As it is, before the power struggle, Malaysia’s economic performance has not been stellar and the ordinary folks are burdened with high cost of living (relative to their income). And then the virulent virus came along and threatened to worsen immeasurably our economic well-being and health.
Can the new government make things better? If they can, we welcome a new administration which can lift up the living standard of all Malaysians and make Malaysia an advanced nation, known for stamping out corruption, racism and religious extremism. Because that’s what most Malaysians voted for two years ago – a New Malaysia that embraces diversity, equality, justice and harmony.
If the new government can prove it can do a better job, why not? We will throw our full support behind it. We know that past performance is not indicative of future results and that everyone deserves a second chance.

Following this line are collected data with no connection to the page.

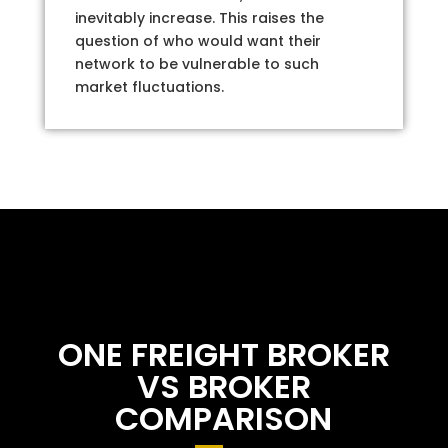
inevitably increase. This raises the
question of who would want their
network to be vulnerable to such
market fluctuations.
ONE FREIGHT BROKER
VS BROKER
COMPARISON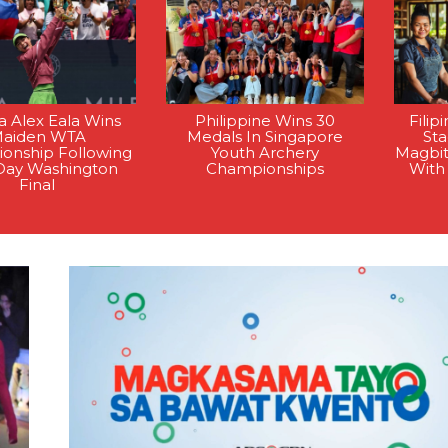
na Alex Eala Wins
Philippine Wins 30
Filip
aiden WTA
Medals In Singapore
St
onship Following
Youth Archery
Magbi
Day Washington
Championships
With
Final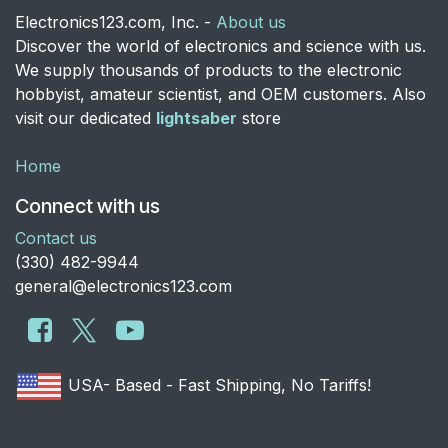
Electronics123.com, Inc. -
About us
Discover the world of electronics and science with us.
We supply thousands of products to the electronic
hobbyist, amateur scientist, and OEM customers. Also
visit our dedicated
lightsaber
store
Home
Connect with us
Contact us
​(330) 482-9944
general@electronics123.com
USA- Based - Fast Shipping, No Tariffs!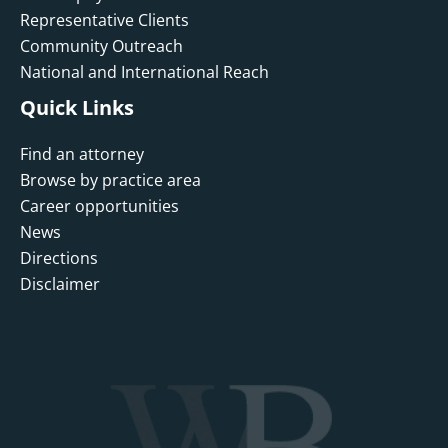
Representative Clients
Community Outreach
National and International Reach
Quick Links
Find an attorney
Browse by practice area
Career opportunities
News
Directions
Disclaimer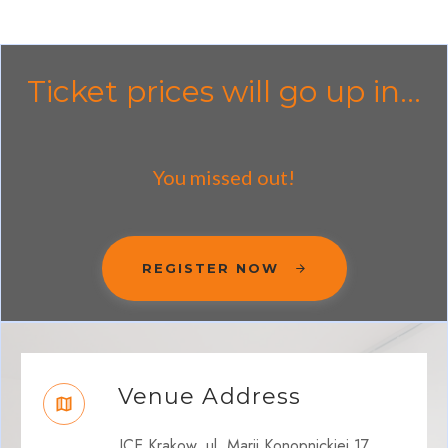
Ticket prices will go up in...
You missed out!
REGISTER NOW
Venue Address
ICE Krakow, ul. Marii Konopnickiej 17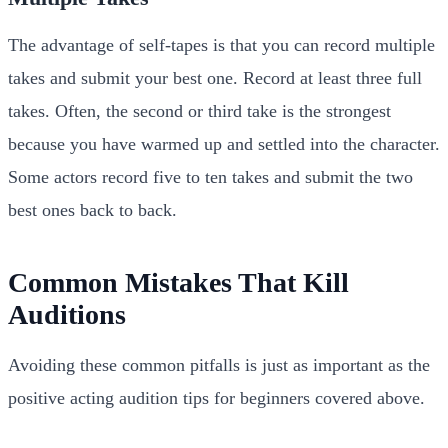
The advantage of self-tapes is that you can record multiple
takes and submit your best one. Record at least three full
takes. Often, the second or third take is the strongest
because you have warmed up and settled into the character.
Some actors record five to ten takes and submit the two
best ones back to back.
Common Mistakes That Kill
Auditions
Avoiding these common pitfalls is just as important as the
positive acting audition tips for beginners covered above.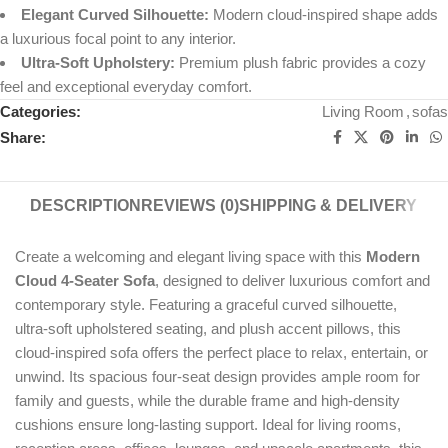
Elegant Curved Silhouette:
Modern cloud-inspired shape adds
a luxurious focal point to any interior.
Ultra-Soft Upholstery:
Premium plush fabric provides a cozy
feel and exceptional everyday comfort.
Categories:
Living Room
,
sofas
Share:
DESCRIPTION
REVIEWS (0)
SHIPPING & DELIVERY
Create a welcoming and elegant living space with this
Modern
Cloud 4-Seater Sofa
, designed to deliver luxurious comfort and
contemporary style. Featuring a graceful curved silhouette,
ultra-soft upholstered seating, and plush accent pillows, this
cloud-inspired sofa offers the perfect place to relax, entertain, or
unwind. Its spacious four-seat design provides ample room for
family and guests, while the durable frame and high-density
cushions ensure long-lasting support. Ideal for living rooms,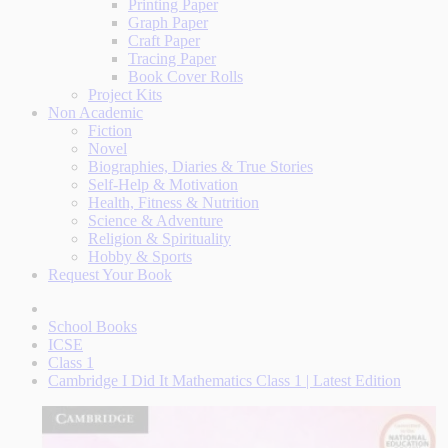
Printing Paper
Graph Paper
Craft Paper
Tracing Paper
Book Cover Rolls
Project Kits
Non Academic
Fiction
Novel
Biographies, Diaries & True Stories
Self-Help & Motivation
Health, Fitness & Nutrition
Science & Adventure
Religion & Spirituality
Hobby & Sports
Request Your Book
School Books
ICSE
Class 1
Cambridge I Did It Mathematics Class 1 | Latest Edition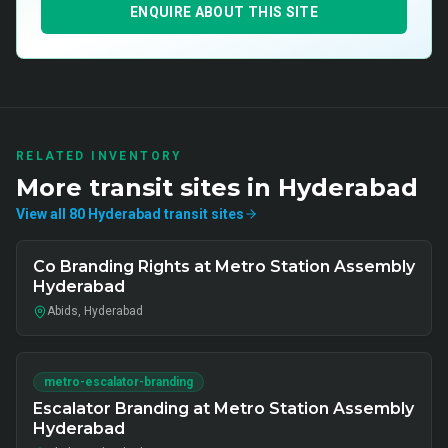
ENQUIRE ABOUT THIS SITE
RELATED INVENTORY
More
transit
sites in
Hyderabad
View all
80
Hyderabad
transit
sites
Co Branding Rights at Metro Station Assembly
Hyderabad
Abids, Hyderabad
metro-escalator-branding
Escalator Branding at Metro Station Assembly
Hyderabad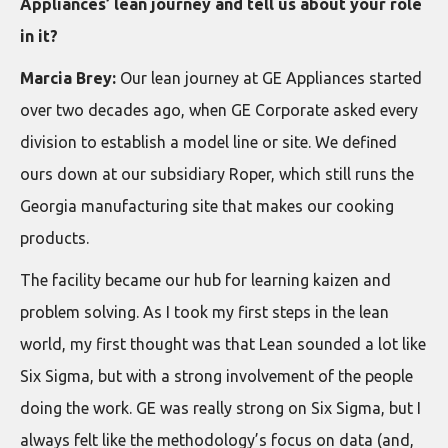
Appliances’ lean journey and tell us about your role
in it?
Marcia Brey:
Our lean journey at GE Appliances started
over two decades ago, when GE Corporate asked every
division to establish a model line or site. We defined
ours down at our subsidiary Roper, which still runs the
Georgia manufacturing site that makes our cooking
products.
The facility became our hub for learning kaizen and
problem solving. As I took my first steps in the lean
world, my first thought was that Lean sounded a lot like
Six Sigma, but with a strong involvement of the people
doing the work. GE was really strong on Six Sigma, but I
always felt like the methodology’s focus on data (and,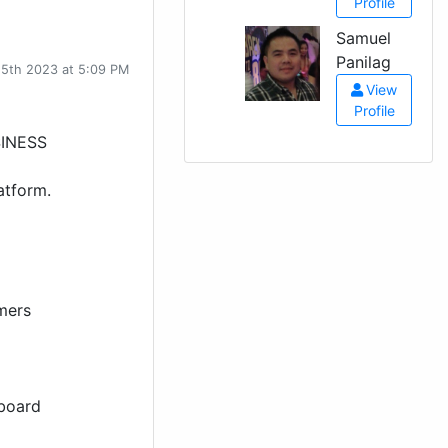
Profile
Samuel
Panilag
15th 2023 at 5:09 PM
View
Profile
INESS
atform.
mers
board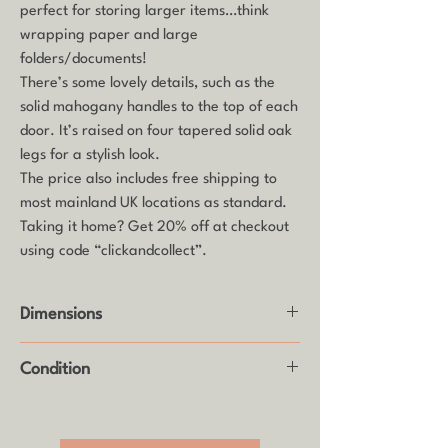
perfect for storing larger items…think
wrapping paper and large
folders/documents!
There’s some lovely details, such as the
solid mahogany handles to the top of each
door. It’s raised on four tapered solid oak
legs for a stylish look.
The price also includes free shipping to
most mainland UK locations as standard.
Taking it home? Get 20% off at checkout
using code “clickandcollect”.
Dimensions
Height: 59.5cm
Condition
Width: 182cm
Depth: 48cm
Good vintage condition with some age
related wear (see photos)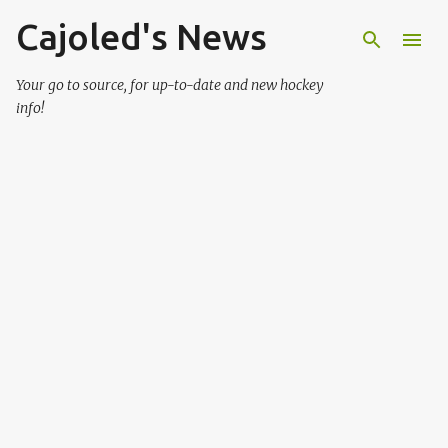
Cajoled's News
Skip to main content
Your go to source, for up-to-date and new hockey
info!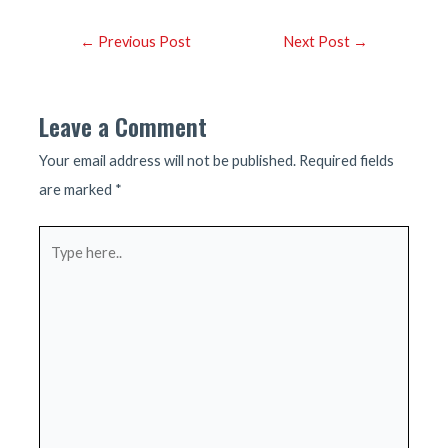
Post
←
Previous Post
Next Post
→
navigation
Leave a Comment
Your email address will not be published.
Required fields
are marked
*
Type
here..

We will forgive party hopping and changes in allegiance if the outcome is beneficial to all, and ‘all’ includes all Malaysians.
So, we say CONGRATULATIONS to newly-appointed Prime Minister Tan Sri Muhyiddin Yassin.
Meanwhile, here is our outlook for both the tourism and property sectors:
Impact On Tourism
Minimal – tourists will still come notwithstanding the political turbulence unless it degenerates into riots or life-threatening situations. Take Thailand for example.
Impact On Property Market
Huge – confidence is at an all-time low. Few will be thinking of buying big-ticket items; in fact some may even be thinking about migrating to other countries. Before the virus outbreak, we were hoping that the economy will be back on track to recovery by the 3rd quarter. But with the instability and poor sentiments caused by the political uncertainty, we expect recovery only from the 4th quarter and this is subject to many unpredictable factors.
To cut the story short, no one knows what’s going to happen to Malaysia. We are in uncharted territory.
But one thing’s for sure, there are still many Malaysians who will fight for a better tomorrow. They are our hope for the future.